The prime minister broadcasts a speech over Kabul radio which amounts to open incitement of the Afghan people against Pakistan. This speech is followed in the course of the next two days by demonstrations in Kabul, Kandahar, and Jalalabad during which Pakistani missions are wrecked and looted and Pakistani flags are pulled down. The government of Pakistan is, therefore, compelled to close its diplomatic and consular missions and withdraw their staffs. A "general mobilization" of Afghan armed forces is ordered in Kabul at the beginning of May, in reply to which Gen. Mohammad Ayub Khan, Pakistani Minister of Defense and Commander-in-Chief, comments that if any inroads are made into Pakistan territory Afghanistan will be taught a lesson to be remembered for life. Attik Khan Rafik, Afghan minister to Karachi, is recalled to Kabul. Mikhail V. Degtyar, Soviet ambassador to Kabul, is reported to have promised Afghanistan "total military aid" in the event of Pakistani aggression. This acute tension results in offers of mediation by Islamic powers, but Gen. Iskandar Mirza, Pakistani Minister of the Interior, makes it clear that his country will maintain the Durand Line. On June 30, when opening the session of the Afghan National Assembly, King Zahir pledges his country's support for the idea of an autonomous Pashtunistan.

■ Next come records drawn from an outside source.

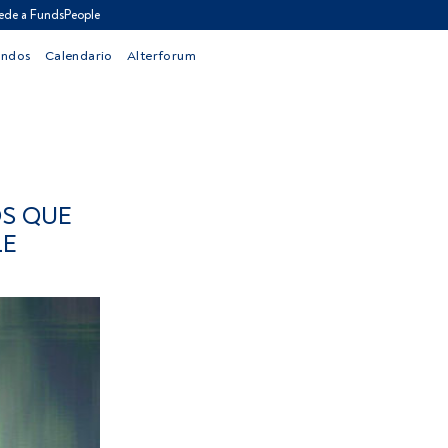
ede a FundsPeople
ondos
Calendario
Alterforum
OS QUE
LE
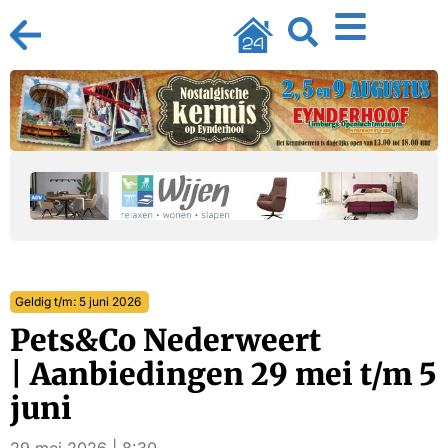
Geldig t/m: 5 juni 2026
Pets&Co Nederweert
| Aanbiedingen 29 mei t/m 5
juni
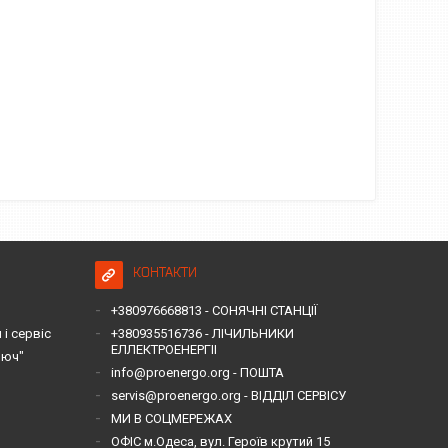
КОНТАКТИ
+380976668813 - СОНЯЧНІ СТАНЦІЇ
і сервіс
+380935516736 - ЛІЧИЛЬНИКИ
ЕЛЛЕКТРОЕНЕРГІІ
люч"
info@proenergo.org - ПОШТА
servis@proenergo.org - ВІДДІЛ СЕРВІСУ
МИ В СОЦМЕРЕЖАХ
ОФІС м.Одеса, вул. Героїв крутий 15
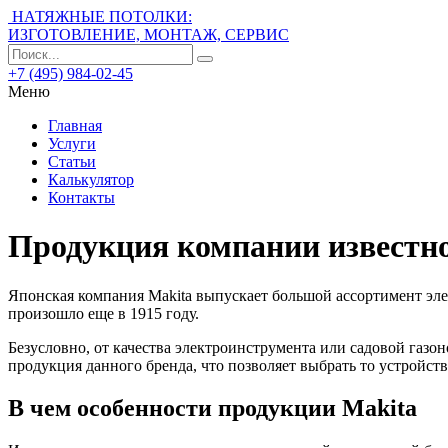
НАТЯЖНЫЕ ПОТОЛКИ:
ИЗГОТОВЛЕНИЕ, МОНТАЖ, СЕРВИС
+7 (495) 984-02-45
Меню
Главная
Услуги
Статьи
Калькулятор
Контакты
Продукция компании известно
Японская компания Makita выпускает большой ассортимент элек
произошло еще в 1915 году.
Безусловно, от качества электроинструмента или садовой газо
продукция данного бренда, что позволяет выбрать то устройств
В чем особенности продукции Makita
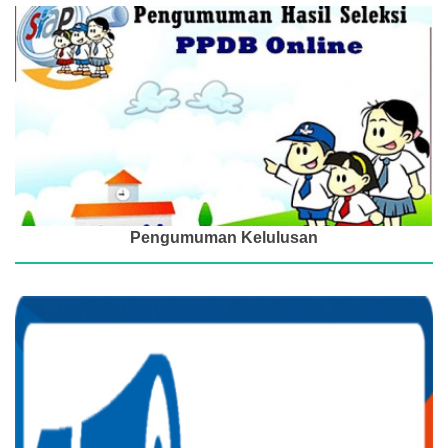
Pengumuman Kelulusan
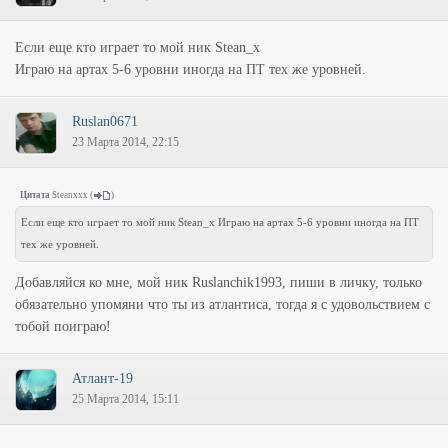
Если еще кто играет то мой ник Stean_x
Играю на артах 5-6 уровни иногда на ПТ тех же уровней.
Ruslan0671
23 Марта 2014, 22:15
Цитата
Steanxxx
(
)
Если еще кто играет то мой ник Stean_x Играю на артах 5-6 уровни иногда на ПТ
тех же уровней.
Добавляйся ко мне, мой ник Ruslanchik1993, пиши в личку, только
обязательно упомяни что ты из атлантиса, тогда я с удовольствием с
тобой поиграю!
Атлант-19
25 Марта 2014, 15:11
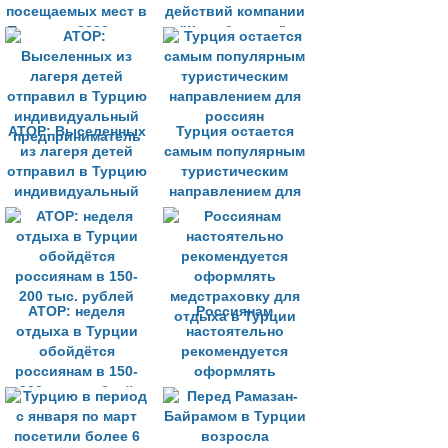
посещаемых мест в
действий компании
Турции в 2023 году
"Колибри-тур",
вернулись в
Россию
АТОР: Выселенных
Турция остается
из лагеря детей
самым популярным
отправил в Турцию
туристическим
индивидуальный
направлением для
предприниматель
россиян
АТОР: неделя
Россиянам
отдыха в Турции
настоятельно
обойдётся
рекомендуется
россиянам в 150-
оформлять
200 тыс. рублей
медстраховку для
отдыха в Турции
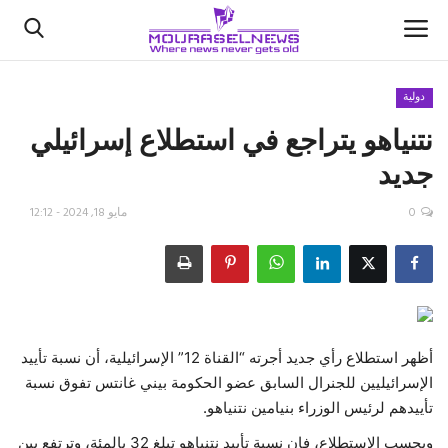
دولية
نتنياهو يتراجع في استطلاع إسرائيلي
الأخبار
جديد
كتّابنا
0
مايو 18, 2024 - 12:12
السعودية
اقتصاد
علوم وتكنولوجيا
أظهر استطلاع رأي جديد أجرته “القناة 12” الإسرائيلية، أن نسبة تأييد
الإسرائيليين للجنرال السابق عضو الحكومة بيني غانتس تفوق نسبة
رياضة
تأييدهم لرئيس الوزراء بنيامين نتنياهو.
فيديو
وبحسب الاستطلاع، فإن نسبة تأييد نتنياهو تبلغ 32 بالمئة، وترتفع بين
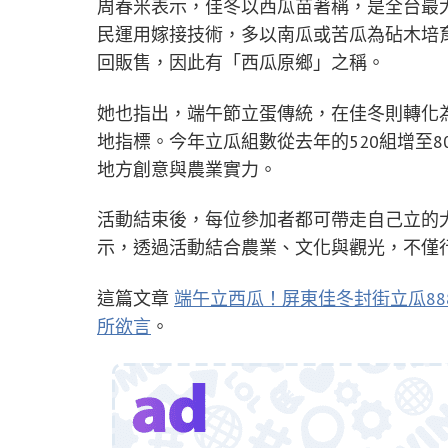
周春米表示，佳冬以西瓜苗著稱，是全台最
民運用嫁接技術，多以南瓜或苦瓜為砧木培
回販售，因此有「西瓜原鄉」之稱。
她也指出，端午節立蛋傳統，在佳冬則轉化為
地指標。今年立瓜組數從去年的520組增至
地方創意與農業實力。
活動結束後，每位參加者都可帶走自己立的
示，透過活動結合農業、文化與觀光，不僅
這篇文章
端午立西瓜！屏東佳冬封街立瓜88
所欲言
。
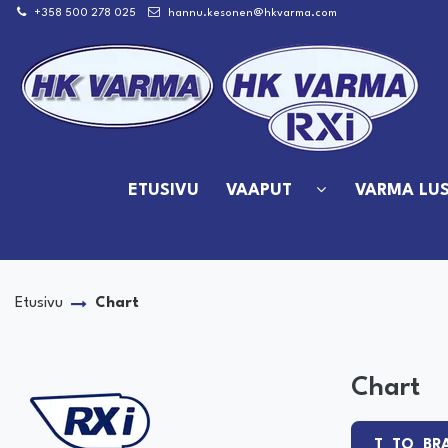
Siirry pääsisältöön
+358 500 278 025
hannu.kesonen@hkvarma.com
ETUSIVU
VAAPUT
VARMA LUS
Etusivu
Chart
Chart
T_TO_BR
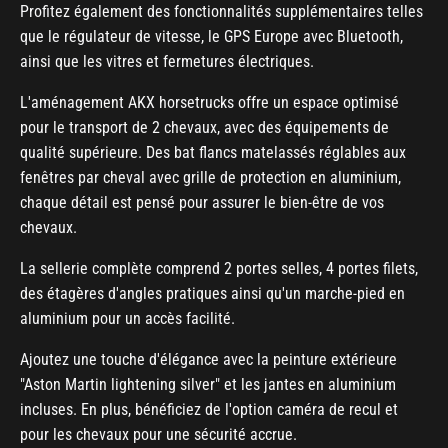
Profitez également des fonctionnalités supplémentaires telles
que le régulateur de vitesse, le GPS Europe avec Bluetooth,
ainsi que les vitres et fermetures électriques.
L'aménagement AKX horsetrucks offre un espace optimisé
pour le transport de 2 chevaux, avec des équipements de
qualité supérieure. Des bat flancs matelassés réglables aux
fenêtres par cheval avec grille de protection en aluminium,
chaque détail est pensé pour assurer le bien-être de vos
chevaux.
La sellerie complète comprend 2 portes selles, 4 portes filets,
des étagères d'angles pratiques ainsi qu'un marche-pied en
aluminium pour un accès facilité.
Ajoutez une touche d'élégance avec la peinture extérieure
"Aston Martin lightening silver" et les jantes en aluminium
incluses. En plus, bénéficiez de l'option caméra de recul et
pour les chevaux pour une sécurité accrue.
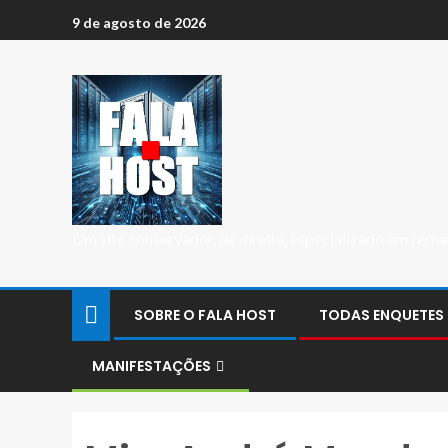
9 de agosto de 2026
Um site conservador, de direita, especializado em fer
SOBRE O FALA HOST
TODAS ENQUETES
MANIFESTAÇÕES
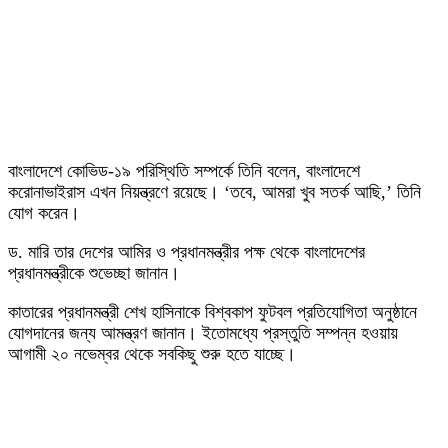
বাংলাদেশে কোভিড-১৯ পরিস্থিতি সম্পর্কে তিনি বলেন, বাংলাদেশে
করোনাভাইরাস এখন নিয়ন্ত্রণে রয়েছে। ‘তবে, আমরা খুব সতর্ক আছি,’ তিনি
যোগ করেন।
ড. মারি তার দেশের আমির ও প্রধানমন্ত্রীর পক্ষ থেকে বাংলাদেশের
প্রধানমন্ত্রীকে শুভেচ্ছা জানান।
কাতারের প্রধানমন্ত্রী শেখ হাসিনাকে বিশ্বকাপ ফুটবল প্রতিযোগিতা অনুষ্ঠানে
যোগদানের জন্য আমন্ত্রণ জানান। ইতোমধ্যে প্রস্তুতি সম্পন্ন হওয়ায়
আগামী ২০ নভেম্বর থেকে সবকিছু শুরু হতে যাচ্ছে।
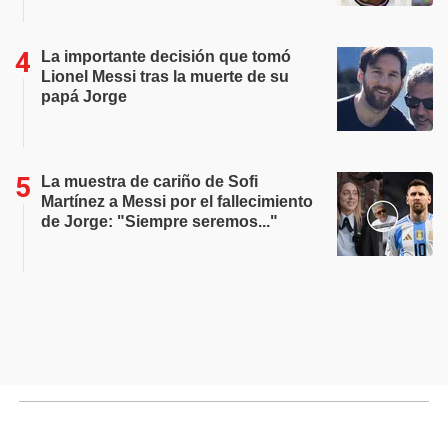
La importante decisión que tomó
Lionel Messi tras la muerte de su
papá Jorge
La muestra de cariño de Sofi
Martínez a Messi por el fallecimiento
de Jorge: "Siempre seremos..."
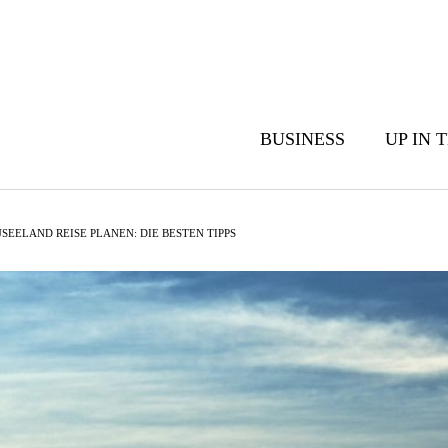
BUSINESS
UP IN 
SEELAND REISE PLANEN: DIE BESTEN TIPPS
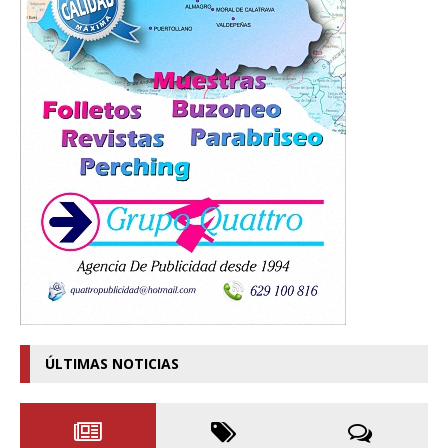
ÚLTIMAS NOTICIAS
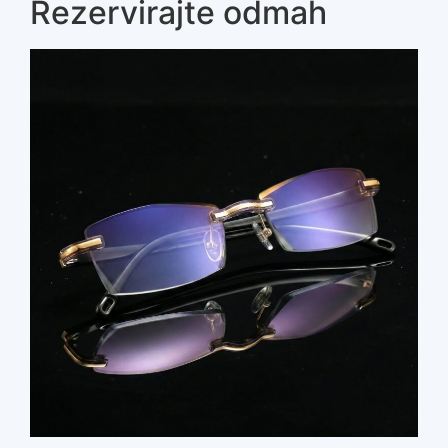
Rezervirajte odmah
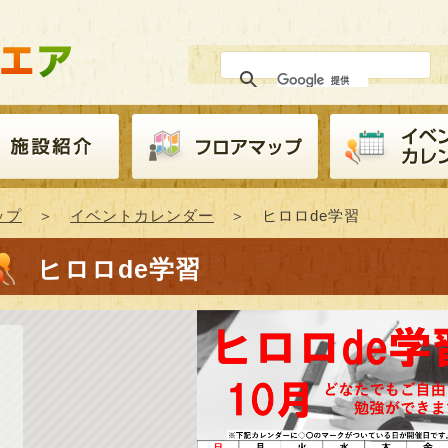
ップ
＞
イベントカレンダー
＞ ヒロロde学習
ヒロロde学習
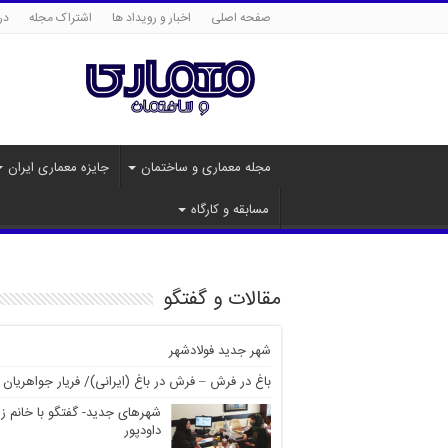
صفحه اصلی
اخبار و رویداد ها
اشتراک مجله
درب
مجله معماری و ساختمان
جایزه معماری ایران
مسابقه و کارگاه
مقالات و گفتگو
شهر جدید فولادشهر
باغ در فرش – فرش در باغ (ایرانی)/ فریار جواهریان
شهرهای جدید- گفتگو با خانم ز
داودپور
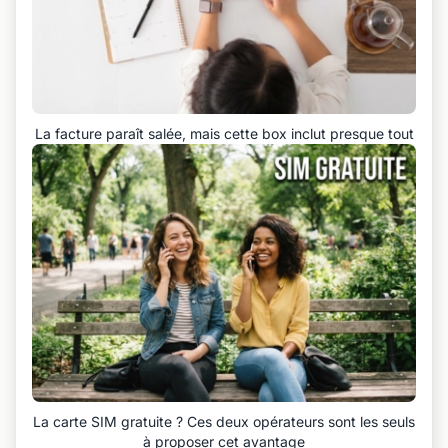
La facture paraît salée, mais cette box inclut presque tout
La carte SIM gratuite ? Ces deux opérateurs sont les seuls
à proposer cet avantage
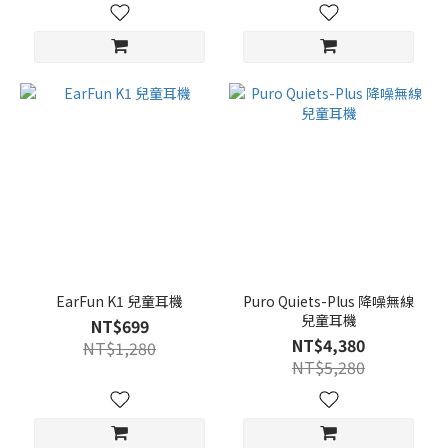
EarFun K1 兒童耳機
Puro Quiets-Plus 降噪無線
兒童耳機
NT$699
NT$4,380
NT$1,280
NT$5,280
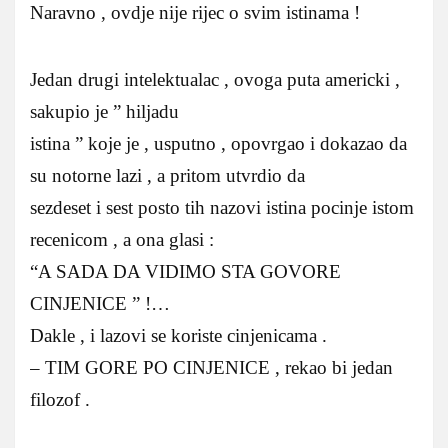
Naravno , ovdje nije rijec o svim istinama !
Jedan drugi intelektualac , ovoga puta americki ,
sakupio je ” hiljadu
istina ” koje je , usputno , opovrgao i dokazao da
su notorne lazi , a pritom utvrdio da
sezdeset i sest posto tih nazovi istina pocinje istom
recenicom , a ona glasi :
“A SADA DA VIDIMO STA GOVORE
CINJENICE ” !…
Dakle , i lazovi se koriste cinjenicama .
– TIM GORE PO CINJENICE , rekao bi jedan
filozof .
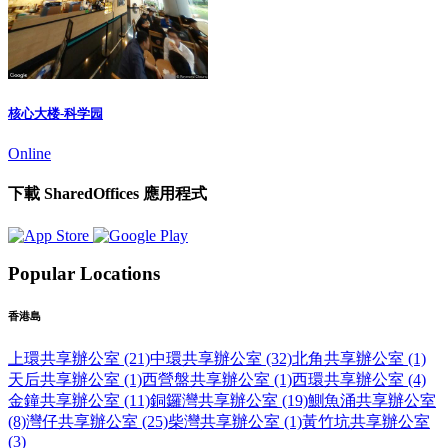
核心大楼-科学园
Online
下載 SharedOffices 應用程式
Popular Locations
香港島
上環共享辦公室 (21)
中環共享辦公室 (32)
北角共享辦公室 (1)
天后共享辦公室 (1)
西營盤共享辦公室 (1)
西環共享辦公室 (4)
金鐘共享辦公室 (11)
銅鑼灣共享辦公室 (19)
鰂魚涌共享辦公室
(8)
灣仔共享辦公室 (25)
柴灣共享辦公室 (1)
黃竹坑共享辦公室
(3)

== Rehoisting the Pakistani flag (13 September) ==
The Afghan foreign minister, Mohammad Naim Khan, rehoists the Pakistan flag on the Pakistani embassy in Kabul with full ceremonial honours and in the presence of Col. A. S. B. Shah, the Pakistani ambassador. Chaudhry Mohammad Ali, the Pakistani premier, says on September 15, in the Constituent Assembly, that relations between the two countries have taken a turn for the better. This improvement, however, does not continue for long. On September 30, the Pakistani Constituent Assembly passes a bill merging western Pakistan into a single province, and the Afghan government protests against this violation of the rights and wishes of the Pashtun people. Attik Khan Rafik is again recalled from Karachi (October).

== Tribal border incursion into Pakistan (Beginning of November) ==
A few thousand armed Afghan tribesmen enter Pakistan along a 160-km stretch of frontier about 480 km northeast of Quetta. A Pakistani army spokesman says that militarily there is no threat in the presence of these tribesmen. He adds, however, that there is evidence that this so-called invasion was inspired by Kabul with the moral and material support of the Soviet Union and India. The Afghan ambassador to Cairo, Salaheddin Salgooky, declares that his country will seek Soviet or Czechoslovak arms if the West fails to supply them.

== Strengthening Soviet-Afghan Relations (18 December) ==
During the visit to Kabul of Nikolai Bulganin, the Soviet premier, and Nikita Khrushchev, first secretary of the Communist Party of the Soviet Union, a protocol is signed extending for ten years the Soviet-Afghan treaty of neutrality and nonaggression of 1931. On the same day it is announced that the USSR grants to Afghanistan a 30-year credit of $100,000,000 at an annual rate of interest of 2%.